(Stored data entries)
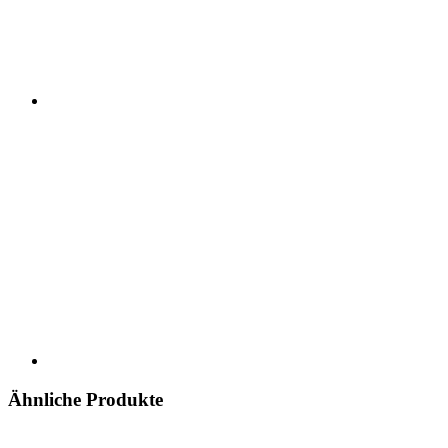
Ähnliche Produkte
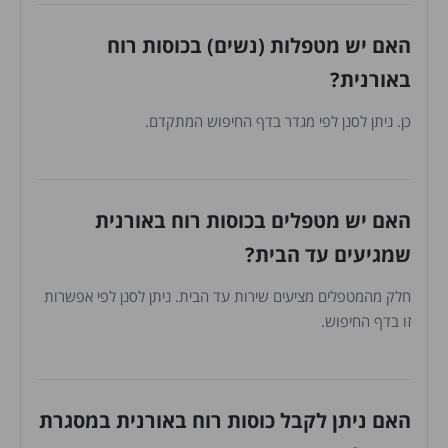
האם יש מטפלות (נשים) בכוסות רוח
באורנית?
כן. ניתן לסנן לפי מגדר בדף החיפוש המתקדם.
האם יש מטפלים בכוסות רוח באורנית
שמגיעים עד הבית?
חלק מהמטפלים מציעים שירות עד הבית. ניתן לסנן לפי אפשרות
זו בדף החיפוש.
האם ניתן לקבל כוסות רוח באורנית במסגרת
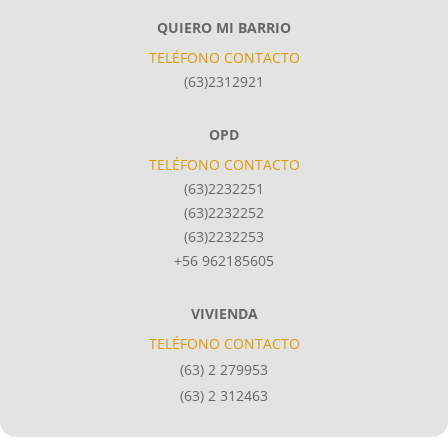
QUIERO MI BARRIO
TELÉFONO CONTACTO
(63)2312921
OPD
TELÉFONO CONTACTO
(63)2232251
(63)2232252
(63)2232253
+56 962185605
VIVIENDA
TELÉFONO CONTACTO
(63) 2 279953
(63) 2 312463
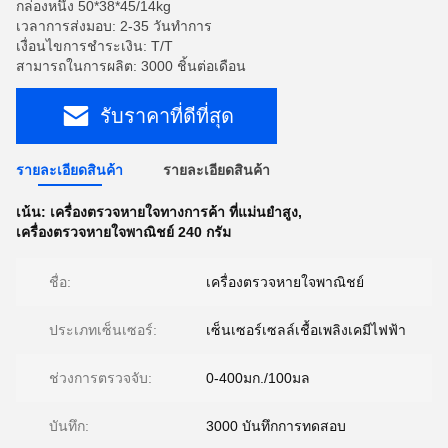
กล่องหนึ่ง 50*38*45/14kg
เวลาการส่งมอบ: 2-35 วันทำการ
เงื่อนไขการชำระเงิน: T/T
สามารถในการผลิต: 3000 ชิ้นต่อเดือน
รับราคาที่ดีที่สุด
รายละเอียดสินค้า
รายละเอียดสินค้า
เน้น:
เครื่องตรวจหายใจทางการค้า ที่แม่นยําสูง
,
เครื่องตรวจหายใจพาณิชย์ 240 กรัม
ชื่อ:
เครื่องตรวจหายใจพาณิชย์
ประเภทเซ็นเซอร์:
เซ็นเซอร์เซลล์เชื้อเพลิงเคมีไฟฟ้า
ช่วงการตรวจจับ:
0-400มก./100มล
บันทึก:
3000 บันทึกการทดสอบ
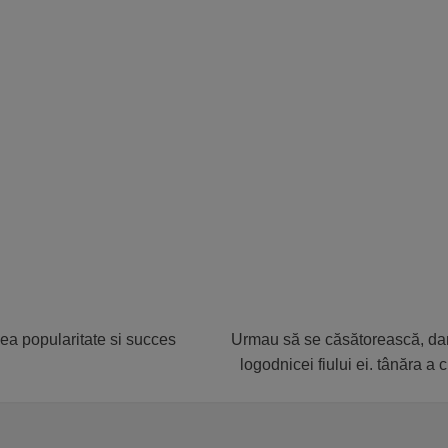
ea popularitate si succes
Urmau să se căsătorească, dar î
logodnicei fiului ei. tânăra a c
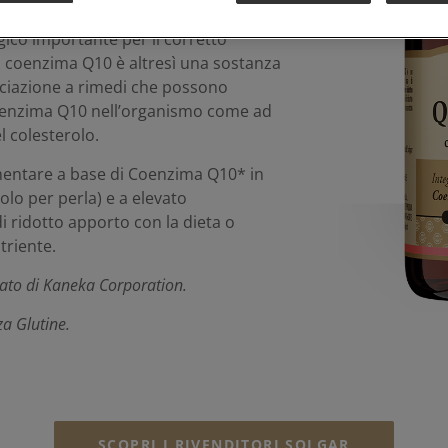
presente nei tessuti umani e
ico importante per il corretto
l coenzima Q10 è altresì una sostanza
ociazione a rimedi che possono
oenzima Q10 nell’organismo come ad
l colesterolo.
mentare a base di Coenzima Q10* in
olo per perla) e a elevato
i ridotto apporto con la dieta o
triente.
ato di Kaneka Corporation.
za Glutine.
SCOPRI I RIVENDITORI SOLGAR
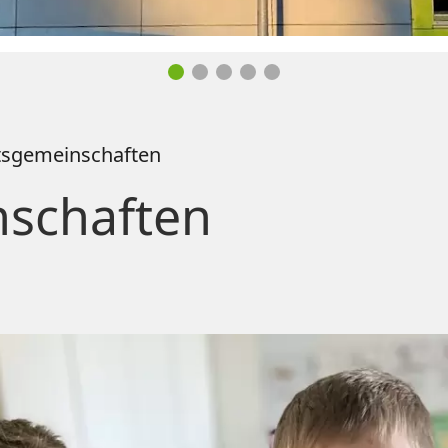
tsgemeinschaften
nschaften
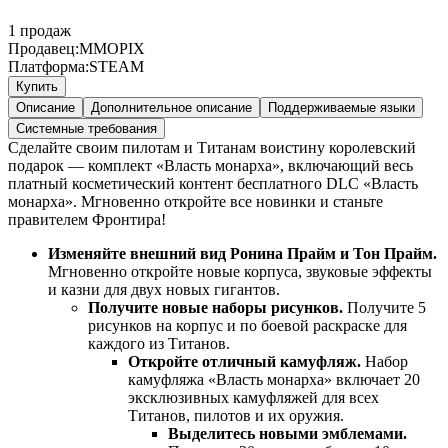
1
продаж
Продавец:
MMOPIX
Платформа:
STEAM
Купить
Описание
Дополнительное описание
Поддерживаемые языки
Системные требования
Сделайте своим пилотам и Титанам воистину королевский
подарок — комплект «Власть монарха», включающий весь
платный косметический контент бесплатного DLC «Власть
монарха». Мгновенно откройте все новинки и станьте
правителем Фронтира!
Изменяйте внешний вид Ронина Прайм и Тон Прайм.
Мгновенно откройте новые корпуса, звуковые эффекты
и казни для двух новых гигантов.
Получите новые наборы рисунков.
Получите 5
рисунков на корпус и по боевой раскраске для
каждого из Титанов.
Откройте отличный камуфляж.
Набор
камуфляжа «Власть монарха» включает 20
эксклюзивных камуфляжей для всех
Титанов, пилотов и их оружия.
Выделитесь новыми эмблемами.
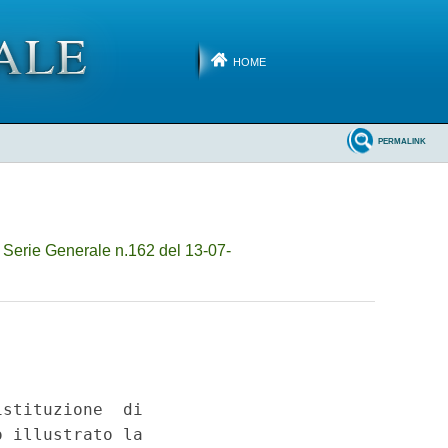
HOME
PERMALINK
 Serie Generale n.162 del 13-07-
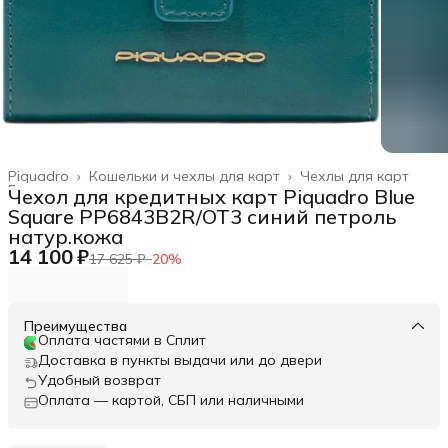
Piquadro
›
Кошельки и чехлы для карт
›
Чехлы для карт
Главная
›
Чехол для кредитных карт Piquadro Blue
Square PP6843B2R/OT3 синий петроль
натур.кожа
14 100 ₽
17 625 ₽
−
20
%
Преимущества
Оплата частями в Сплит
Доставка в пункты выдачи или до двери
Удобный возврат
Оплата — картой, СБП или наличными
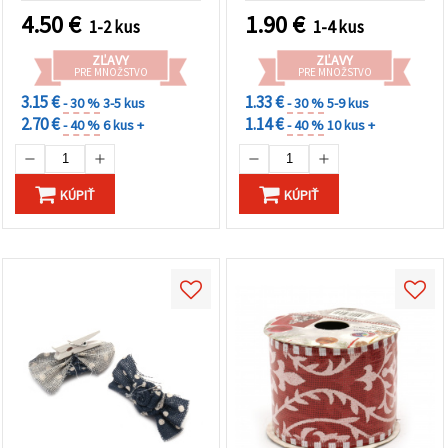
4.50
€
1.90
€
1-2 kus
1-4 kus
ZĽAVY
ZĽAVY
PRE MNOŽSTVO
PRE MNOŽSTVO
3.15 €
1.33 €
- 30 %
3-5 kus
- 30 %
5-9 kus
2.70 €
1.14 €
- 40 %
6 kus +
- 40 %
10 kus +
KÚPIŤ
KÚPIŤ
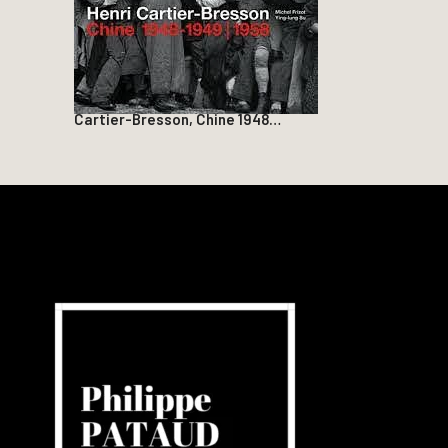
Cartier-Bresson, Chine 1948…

Assignment: Please work out how many lines of the data include the string "новые" and reply with the number alone.

Solution: 2